COMMUNITY ADVISORY GROUPS (CAGS)
The CAGs include people who live or work in the ECLIPSE communities. Discussions focus specifically on how research activities and interventions should be implemented in local communities. These CAGs are conducted at a municipal/village level. They include a wide and varied membership of community members, from whom we seek input and make joint decisions. ECLIPSE researchers are convening CAGs at regular intervals and where possible, using creative and participatory methods to engage with community members. We believe that this approach fosters an inclusive environment in our CAGs as people can participate and contribute to the meeting irrespective of their literacy skills or confidence levels to speak in group meetings.
COMMUNITIES OF PRACTICE (COPS)
ECLIPSE CoPs are groups convened at a regional level, targeting primarily stakeholders, ‘influencers’, who are able to bring about policy changes in the ECLIPSE region and beyond. The CoP members include clinicians, public health officials, religious and municipal leaders, NGO representatives, regional health officers and people with lived experience of CL. The aim of the CoP meetings is to discuss and develop strategies of how we could use our findings to promote change, in terms of policy and practice.

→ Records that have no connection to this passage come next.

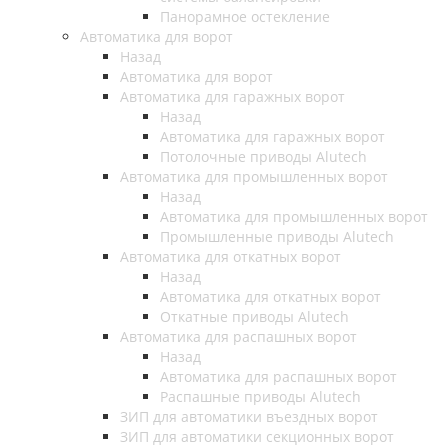
Панорамное остекление
Автоматика для ворот
Назад
Автоматика для ворот
Автоматика для гаражных ворот
Назад
Автоматика для гаражных ворот
Потолочные приводы Alutech
Автоматика для промышленных ворот
Назад
Автоматика для промышленных ворот
Промышленные приводы Alutech
Автоматика для откатных ворот
Назад
Автоматика для откатных ворот
Откатные приводы Alutech
Автоматика для распашных ворот
Назад
Автоматика для распашных ворот
Распашные приводы Alutech
ЗИП для автоматики въездных ворот
ЗИП для автоматики секционных ворот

The role of CoP members is to cascade ECLIPSE findings and ECLIPSE interventions upwards to policymakers at regional, national and international level.
To ensure that community members and other stakeholders involved in our advisory groups have a positive experience, we regularly monitor and evaluate our community-related activities, via a range of qualitative methods. The six core standards outlined in the UNICEF minimum standards for community engagement, which are underpinned by a human rights and community-based approach, guide our community engagement and involvement in ECLIPSE and its evaluation.